Tadilat sırasında, kulübün yakınındaki Beşiktaş Zabıta Karakolluğundan işletmeye bakılıp bakılmadığı ya da apartman yönetiminden şikayet olup olmadığının sorulması üzerine Şekergümüş, "Herhangi bir geliş ya da şikayet olmadı." dedi.
Sanık Şekergümüş ayrıca "Tadilat boyunca İstanbul Büyükşehir Belediyesi ya da Beşiktaş Belediyesi sizi denetime geldi mi?" sorusuna karşılık, kimsenin denetime gelmediğini söyledi.
"Yangın neden çıkmış olabilir?" sorusuna da Şekergümüş, "Bence kaynakçının kaynağa devam etmesi ve arkadaki bezlerin tutuşması olabilir. Alınmamış önlemin ne olduğunu bilmiyorum." dedi.

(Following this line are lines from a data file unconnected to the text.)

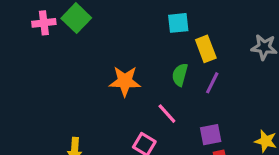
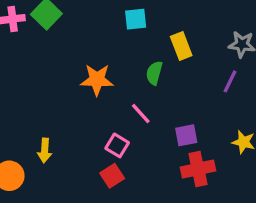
cyan square: (178, 23) -> (136, 19), moved
purple line: (212, 83) -> (230, 81), moved

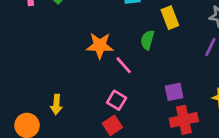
pink line: (141, 113) -> (124, 65), moved

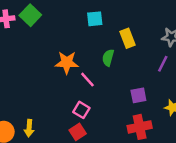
purple square: (174, 92) -> (138, 95), moved
yellow arrow: (56, 104) -> (29, 128), moved

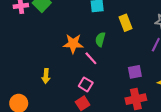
green semicircle: (108, 58) -> (100, 39), moved
yellow arrow: (29, 128) -> (46, 76), moved

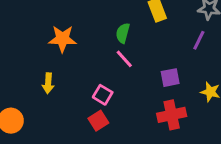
orange star: (73, 44) -> (62, 39), moved
pink line: (91, 58) -> (124, 59), moved

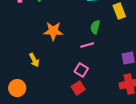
pink line: (124, 59) -> (87, 45), moved, turned -64
yellow arrow: (48, 83) -> (34, 60), moved, turned -32

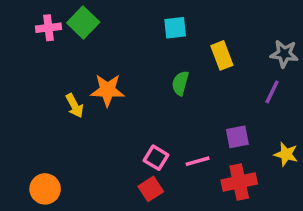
pink line: (87, 45) -> (198, 161), moved
yellow arrow: (34, 60) -> (75, 106), moved

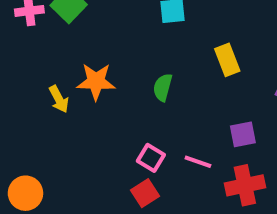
yellow rectangle: (222, 55) -> (227, 60), moved
green semicircle: (180, 83) -> (163, 87), moved
pink line: (198, 161) -> (198, 162), turned 35

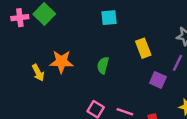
purple square: (243, 134) -> (158, 80), moved, turned 35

Sanık savunmalarının ardından ara kararını açıklayan mahkeme heyeti, tutuklu sanıklar Dursun Çelik ve İbrahim Bildirici'nin "yurt dışına çıkış yasağı" ve "imza atmak" şeklinde adli kontrol tedbiri uygulanarak tahliyesine karar verdi.
Mahkeme heyeti, İsmet Şen, Şahzade Şekergümüş, Çağatay Altunel, Kahraman Erdem ve Mehmet Menduh Ceylan'ın üzerlerine atılı suçların vasıf ve mahiyeti dolayısıyla tutukluluk hallerinin devamını kararlaştırdı.
İki tutuksuz sanık hakkındaki adli kontrol tedbirlerinin devamına hükmeden heyet, ayrıca işletme ruhsatı ve itfaiye raporlarının ilgili kurumlardan istenmesine karar verdi.
Bir sonraki celse tanıkların dinlenilmesini kararlaştıran heyet, duruşmayı 7-8 Ekim'e erteledi.